The trouble started in January of this year, when the Department of Health published an updated Home Care Packages Program Operational Manual. The January 2023 update was the manual’s third update, while a fourth update was published in August.
The Home Care Packages program started in 2017, but for the first three years no operational manual was available to providers. The January 2023 manual is the first update and represents the first time the Department of Health and Aged Care has attempted to give providers (and consumers) rules about what a Home Care Package does and does not fund.
So, for the first six years of the Home Care Packages program’s operation it was left to providers and consumers to interpret what was intended they could legitimately pay for out of their package.
Given that package recipients could change providers if they were not happy with them, it’s logical that providers would interpret the unwritten rules generously and in their clients’ favour. Otherwise, they might walk.
It should therefore not come as a surprise that interpretations of the unwritten rules about the can-gets and can’t-gets of Home Care Packages were not in lockstep with what the architects of the program had envisaged.
By finally publishing detailed guidelines, the Government did the right thing, but it also lay itself open to the criticism that it had cut services, medications and equipment to package recipients.
From January 2023, providers started applying the rules, and a lot they used to supply to people they then refused to supply.
Department pretends nothing changed
The Government’s response continues to be that the guidelines they published last January are nothing new: “There has been no change in policy, however a number of providers have had to review the services that they are offering as they fall outside the aged care program,” a departmental spokesperson said.
But while there may technically not have been an actual change in policy, effectively there has been.
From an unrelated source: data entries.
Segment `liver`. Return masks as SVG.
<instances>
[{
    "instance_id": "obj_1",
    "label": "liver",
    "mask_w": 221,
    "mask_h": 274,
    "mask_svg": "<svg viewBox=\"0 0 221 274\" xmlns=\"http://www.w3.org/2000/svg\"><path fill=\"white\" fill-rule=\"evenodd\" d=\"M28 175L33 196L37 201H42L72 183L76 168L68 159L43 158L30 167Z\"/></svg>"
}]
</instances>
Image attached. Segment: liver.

If for six long years your provider allowed you to, say, pay your dentist’s bill from your Homecare Package funds and then in January 2023 told you ‘no’, effectively the policy has changed. A cut has been made, no matter what the departmental spokesperson says.
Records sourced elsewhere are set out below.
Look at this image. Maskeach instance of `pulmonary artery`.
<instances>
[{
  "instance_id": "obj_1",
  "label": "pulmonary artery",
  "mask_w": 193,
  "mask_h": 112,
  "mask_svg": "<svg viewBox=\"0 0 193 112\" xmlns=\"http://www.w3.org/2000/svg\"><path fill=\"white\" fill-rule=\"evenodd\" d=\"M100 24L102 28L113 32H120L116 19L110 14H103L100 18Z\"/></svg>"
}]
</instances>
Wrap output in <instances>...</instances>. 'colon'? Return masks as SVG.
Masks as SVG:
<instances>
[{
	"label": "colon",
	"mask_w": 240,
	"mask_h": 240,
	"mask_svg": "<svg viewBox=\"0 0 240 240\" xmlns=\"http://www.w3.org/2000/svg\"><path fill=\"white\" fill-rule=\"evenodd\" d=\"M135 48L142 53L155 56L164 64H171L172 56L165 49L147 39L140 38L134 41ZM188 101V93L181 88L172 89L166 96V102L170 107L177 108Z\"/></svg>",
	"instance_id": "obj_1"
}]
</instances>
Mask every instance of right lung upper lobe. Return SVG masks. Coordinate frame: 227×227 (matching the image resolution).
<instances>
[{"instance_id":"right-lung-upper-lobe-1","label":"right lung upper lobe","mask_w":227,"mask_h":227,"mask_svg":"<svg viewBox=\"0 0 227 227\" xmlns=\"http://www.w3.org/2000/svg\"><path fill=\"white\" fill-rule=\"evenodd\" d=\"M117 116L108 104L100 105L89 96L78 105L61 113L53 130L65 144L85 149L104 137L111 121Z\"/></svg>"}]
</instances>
No wonder, people are angry.
The Government can’t even argue that people could and should have known all along, because there was simply nothing for people to go by. There was nothing where it said: this is what you can have and this is what you can’t have.
Even now, we only have a Home Care Packages Program Operational Manual, which is subtitled A guide for home care providers. There’s no plain English guide for people who are on a Home Care Package.
Department of Health and Aged Care, this is a cue for you to produce one! After all, you as a Department are big on ‘self-managed care’, so how about giving care recipients the tool to help them do so?
On the other hand, some of the things which are now explicitly listed as exclusions for Home Care Package funding are pretty obvious, such as mortgage repayments or TVs.
The Home Care Packages Program Operational Manual gives plenty of examples of inclusions falling under the headings of support services, care services and clinical services.
It does the same for exclusions. Things you pay for throughout your life regardless of age. Anything to do with ordinary accommodation costs. And, as mentioned, any services provided under other state, territory and Commonwealth programs, even if you also have to make a personal contribution or if those government programs are inadequate, even when they’re effectively unavailable, which they often are.